Collected data
★ ★ ★ ★ ★ ★ ★

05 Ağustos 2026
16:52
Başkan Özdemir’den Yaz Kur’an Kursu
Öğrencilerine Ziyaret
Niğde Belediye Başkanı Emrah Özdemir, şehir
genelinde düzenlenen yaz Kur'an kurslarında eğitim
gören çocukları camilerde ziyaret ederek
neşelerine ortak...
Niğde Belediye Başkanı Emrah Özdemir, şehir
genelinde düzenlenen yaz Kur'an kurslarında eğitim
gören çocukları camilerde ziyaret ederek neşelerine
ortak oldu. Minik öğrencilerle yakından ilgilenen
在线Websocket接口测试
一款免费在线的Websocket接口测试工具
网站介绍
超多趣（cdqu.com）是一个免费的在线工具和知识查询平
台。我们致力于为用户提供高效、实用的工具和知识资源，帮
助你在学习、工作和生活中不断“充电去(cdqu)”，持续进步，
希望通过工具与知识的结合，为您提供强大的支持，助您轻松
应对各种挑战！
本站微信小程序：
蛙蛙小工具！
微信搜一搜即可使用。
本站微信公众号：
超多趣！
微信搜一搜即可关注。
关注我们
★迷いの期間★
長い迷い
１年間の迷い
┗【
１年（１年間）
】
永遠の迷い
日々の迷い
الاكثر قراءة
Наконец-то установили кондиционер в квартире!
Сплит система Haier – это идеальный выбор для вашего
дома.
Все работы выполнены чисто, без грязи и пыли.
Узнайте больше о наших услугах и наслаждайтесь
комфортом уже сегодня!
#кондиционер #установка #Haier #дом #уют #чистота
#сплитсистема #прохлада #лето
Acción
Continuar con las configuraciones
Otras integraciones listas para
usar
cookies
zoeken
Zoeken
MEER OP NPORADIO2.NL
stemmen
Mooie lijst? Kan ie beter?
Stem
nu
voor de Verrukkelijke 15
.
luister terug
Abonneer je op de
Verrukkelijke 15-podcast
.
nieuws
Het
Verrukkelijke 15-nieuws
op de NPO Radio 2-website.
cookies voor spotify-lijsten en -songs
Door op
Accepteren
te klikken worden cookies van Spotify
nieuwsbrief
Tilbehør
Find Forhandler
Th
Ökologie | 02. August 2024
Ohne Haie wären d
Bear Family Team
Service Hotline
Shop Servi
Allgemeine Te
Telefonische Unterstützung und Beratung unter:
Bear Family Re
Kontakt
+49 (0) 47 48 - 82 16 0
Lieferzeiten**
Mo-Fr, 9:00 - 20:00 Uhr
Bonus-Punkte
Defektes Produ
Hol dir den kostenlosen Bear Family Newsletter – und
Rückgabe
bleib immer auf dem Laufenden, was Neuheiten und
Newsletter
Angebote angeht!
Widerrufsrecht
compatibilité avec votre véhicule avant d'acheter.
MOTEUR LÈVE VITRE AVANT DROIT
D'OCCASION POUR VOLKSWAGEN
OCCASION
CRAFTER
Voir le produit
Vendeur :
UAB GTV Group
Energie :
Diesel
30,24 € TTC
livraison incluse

★ ★ ★ ★ ★ ★ ★

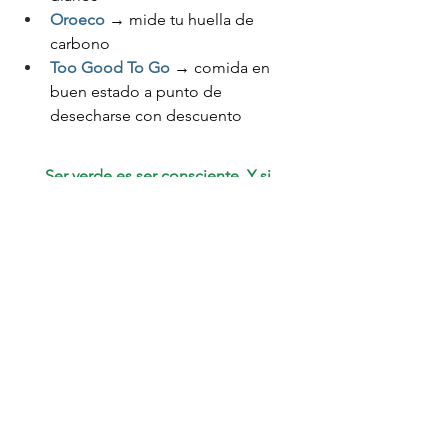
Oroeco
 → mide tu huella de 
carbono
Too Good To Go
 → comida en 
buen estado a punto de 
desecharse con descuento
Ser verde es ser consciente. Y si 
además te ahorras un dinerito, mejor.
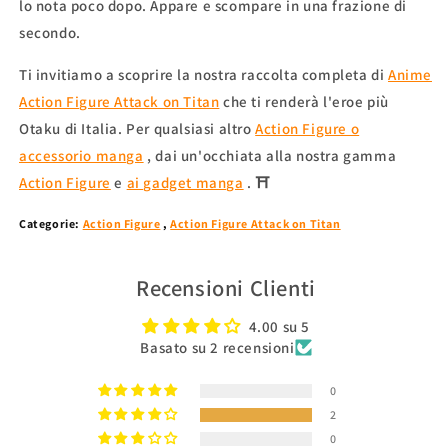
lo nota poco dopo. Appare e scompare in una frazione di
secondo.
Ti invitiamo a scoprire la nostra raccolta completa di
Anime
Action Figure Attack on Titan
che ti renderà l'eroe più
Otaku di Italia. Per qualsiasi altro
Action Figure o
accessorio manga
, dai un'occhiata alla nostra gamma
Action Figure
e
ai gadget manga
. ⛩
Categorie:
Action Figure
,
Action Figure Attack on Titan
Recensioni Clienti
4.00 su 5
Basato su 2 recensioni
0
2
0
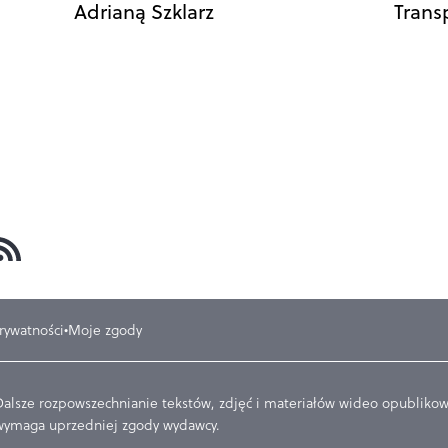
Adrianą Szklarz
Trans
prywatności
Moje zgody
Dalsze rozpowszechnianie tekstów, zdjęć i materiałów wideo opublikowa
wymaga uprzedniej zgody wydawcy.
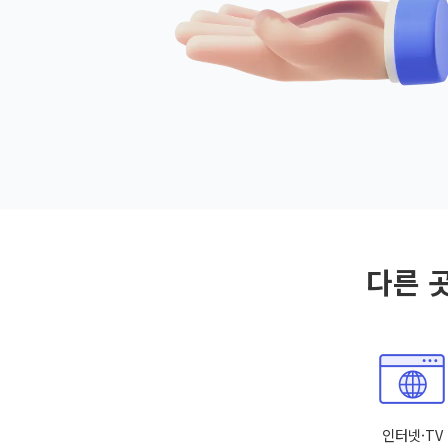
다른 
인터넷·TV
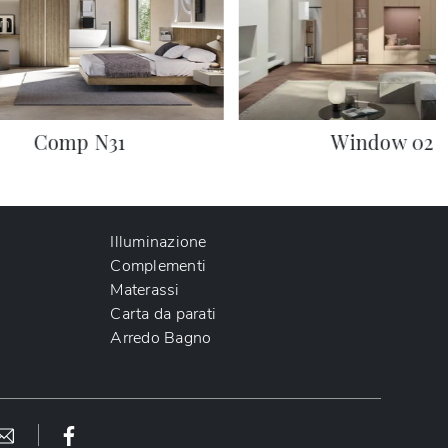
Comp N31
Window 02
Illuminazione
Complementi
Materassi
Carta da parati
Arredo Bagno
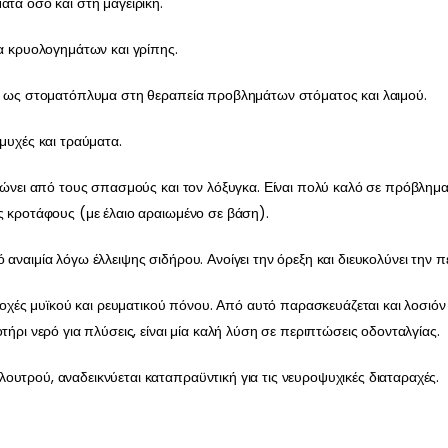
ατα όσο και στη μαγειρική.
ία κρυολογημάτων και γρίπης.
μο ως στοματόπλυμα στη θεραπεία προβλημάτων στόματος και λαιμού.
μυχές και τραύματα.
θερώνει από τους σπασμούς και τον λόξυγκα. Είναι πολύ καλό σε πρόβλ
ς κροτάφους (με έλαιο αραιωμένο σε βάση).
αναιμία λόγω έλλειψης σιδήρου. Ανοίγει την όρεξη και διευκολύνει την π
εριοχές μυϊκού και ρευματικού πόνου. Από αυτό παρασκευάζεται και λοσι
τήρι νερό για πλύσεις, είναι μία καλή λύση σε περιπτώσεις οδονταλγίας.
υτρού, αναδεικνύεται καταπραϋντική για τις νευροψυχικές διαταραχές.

★ ★ ★ ★ ★ ★ ★

[The problem]:
Identify how many lines in the entries above include the string "camilerde", then state that number alone.

[Result of the exercise]:
2